### REQUIRED WORK
Reproduce each line of the entries that carries "sich".

### GIVEN RECORDS

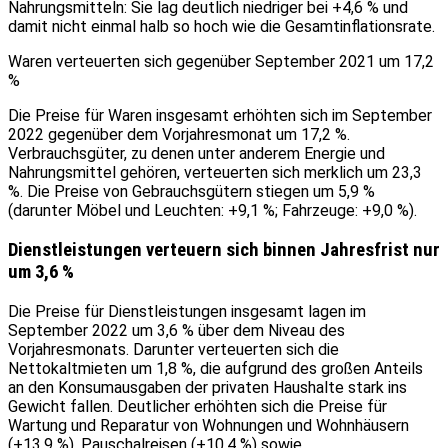
Nahrungsmitteln: Sie lag deutlich niedriger bei +4,6 % und
damit nicht einmal halb so hoch wie die Gesamtinflationsrate.
Waren verteuerten sich gegenüber September 2021 um 17,2
%
Die Preise für Waren insgesamt erhöhten sich im September
2022 gegenüber dem Vorjahresmonat um 17,2 %.
Verbrauchsgüter, zu denen unter anderem Energie und
Nahrungsmittel gehören, verteuerten sich merklich um 23,3
%. Die Preise von Gebrauchsgütern stiegen um 5,9 %
(darunter Möbel und Leuchten: +9,1 %; Fahrzeuge: +9,0 %).
Dienstleistungen verteuern sich binnen Jahresfrist nur
um 3,6 %
Die Preise für Dienstleistungen insgesamt lagen im
September 2022 um 3,6 % über dem Niveau des
Vorjahresmonats. Darunter verteuerten sich die
Nettokaltmieten um 1,8 %, die aufgrund des großen Anteils
an den Konsumausgaben der privaten Haushalte stark ins
Gewicht fallen. Deutlicher erhöhten sich die Preise für
Wartung und Reparatur von Wohnungen und Wohnhäusern
(+13,9 %), Pauschalreisen (+10,4 %) sowie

### OUTPUT FOR THIS TASK
Waren verteuerten sich gegenüber September 2021 um 17,2
Die Preise für Waren insgesamt erhöhten sich im September
Nahrungsmittel gehören, verteuerten sich merklich um 23,3
Dienstleistungen verteuern sich binnen Jahresfrist nur
Vorjahresmonats. Darunter verteuerten sich die
Gewicht fallen. Deutlicher erhöhten sich die Preise für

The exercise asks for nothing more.